Code Name Verity by Elizabeth Wein, published by Electric Monkey on 6th February 2012
I have two weeks. You'll shoot me at the end no matter what I do.
That's what you do to enemy agents. It's what we do to enemy agents. But I look at all the dark and twisted roads ahead and cooperation is the easy way out. Possibly the only way out for a girl caught red-handed doing dirty work like mine - and I will do anything, anything, to avoid SS-Hauptsturmführer von Linden interrogating me again.
He has said that I can have as much paper as I need. All I have to do is cough up everything I can remember about the British War Effort. And I'm going to. But the story of how I came to be here starts with my friend Maddie. She is the pilot who flew me into France - an Allied Invasion of Two.
We are a sensational team.
This book is set during one of my favourite periods of history to read about - the Second World War, and the backdrop to the story alternates between England and Occupied France. It's a story about the true heroism of men and women during the war, often risking their own lives for the good of the war effort. It's about the strength and courage that ordinary people show during a time of need. Be prepared to sob your heart out in places. I certainly did.
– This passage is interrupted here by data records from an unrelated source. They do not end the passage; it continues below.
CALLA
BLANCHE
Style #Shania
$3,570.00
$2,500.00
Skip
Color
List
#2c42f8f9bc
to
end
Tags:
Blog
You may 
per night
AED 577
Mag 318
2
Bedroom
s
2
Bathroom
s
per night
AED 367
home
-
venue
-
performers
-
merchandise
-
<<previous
'Code Name Verity' follows the story of two girls, a spy and a pilot, who become best friends as they each do their part for their country. I found the narrative in the first half of the book sometimes slightly confusing as we see things from the viewpoint of one of the girls who has been captured and is being interrogated in a German prisoner of war camp, tortured by the Gestapo for information. She tells the story of herself and Maddie but talks about herself in the third person. I thought this worked well within the particular context because she uses it as a distancing device, but it meant that I really had to concentrate on what was happening and who was narrating the story. The second half of the book picks up with Maddie herself looking back at events and that's when I found a lot of plot points started to slot into place.
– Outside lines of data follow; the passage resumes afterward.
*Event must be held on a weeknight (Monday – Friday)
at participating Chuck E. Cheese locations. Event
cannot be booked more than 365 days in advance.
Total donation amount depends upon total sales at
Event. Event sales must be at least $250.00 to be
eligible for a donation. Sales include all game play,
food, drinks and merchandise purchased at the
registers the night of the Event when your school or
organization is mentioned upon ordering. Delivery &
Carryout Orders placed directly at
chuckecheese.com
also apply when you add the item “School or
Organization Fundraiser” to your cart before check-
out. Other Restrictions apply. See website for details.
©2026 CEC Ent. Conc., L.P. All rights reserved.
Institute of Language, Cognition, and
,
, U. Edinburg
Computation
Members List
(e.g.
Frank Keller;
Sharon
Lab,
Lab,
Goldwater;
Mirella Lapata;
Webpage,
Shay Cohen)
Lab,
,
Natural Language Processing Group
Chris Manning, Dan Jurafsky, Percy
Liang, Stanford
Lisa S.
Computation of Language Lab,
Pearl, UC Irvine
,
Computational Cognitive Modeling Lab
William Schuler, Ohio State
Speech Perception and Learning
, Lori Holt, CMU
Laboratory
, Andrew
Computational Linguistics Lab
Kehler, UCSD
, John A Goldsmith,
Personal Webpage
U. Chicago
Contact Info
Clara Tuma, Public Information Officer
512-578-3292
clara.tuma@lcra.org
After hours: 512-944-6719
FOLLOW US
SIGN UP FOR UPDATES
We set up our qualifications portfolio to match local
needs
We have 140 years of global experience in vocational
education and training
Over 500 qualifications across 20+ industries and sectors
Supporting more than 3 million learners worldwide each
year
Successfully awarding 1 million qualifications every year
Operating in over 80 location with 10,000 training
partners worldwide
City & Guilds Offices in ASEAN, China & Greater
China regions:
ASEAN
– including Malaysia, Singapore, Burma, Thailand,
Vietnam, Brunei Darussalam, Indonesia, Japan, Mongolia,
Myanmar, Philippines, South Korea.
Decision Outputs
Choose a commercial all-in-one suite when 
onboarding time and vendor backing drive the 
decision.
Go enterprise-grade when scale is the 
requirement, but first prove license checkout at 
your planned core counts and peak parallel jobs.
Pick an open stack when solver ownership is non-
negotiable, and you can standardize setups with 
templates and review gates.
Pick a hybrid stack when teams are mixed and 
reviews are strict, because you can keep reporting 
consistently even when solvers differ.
I loved the friendship between the two girls but I also liked them as two individual personalities who are often very different but absolutely loyal to each other Although at the start, you're never quite sure if our captured girl can really be trusted, as she begins telling her account of things to the Germans, be prepared for some pretty surprising moments along the way which shed new light on many of the events of the story.
The book in itself is also a fascinating account of the Air Transport Auxiliary with lots of interesting details about the planes which were used during the War. However, it occasionally felt like Wein got a bit too immersed in all the aircraft history rather than concentrating on the real heart of the story.
I think 'Code Name Verity' would appeal both to fans of young adult fiction, as well as having crossover appeal for adults who are interested in this period of history.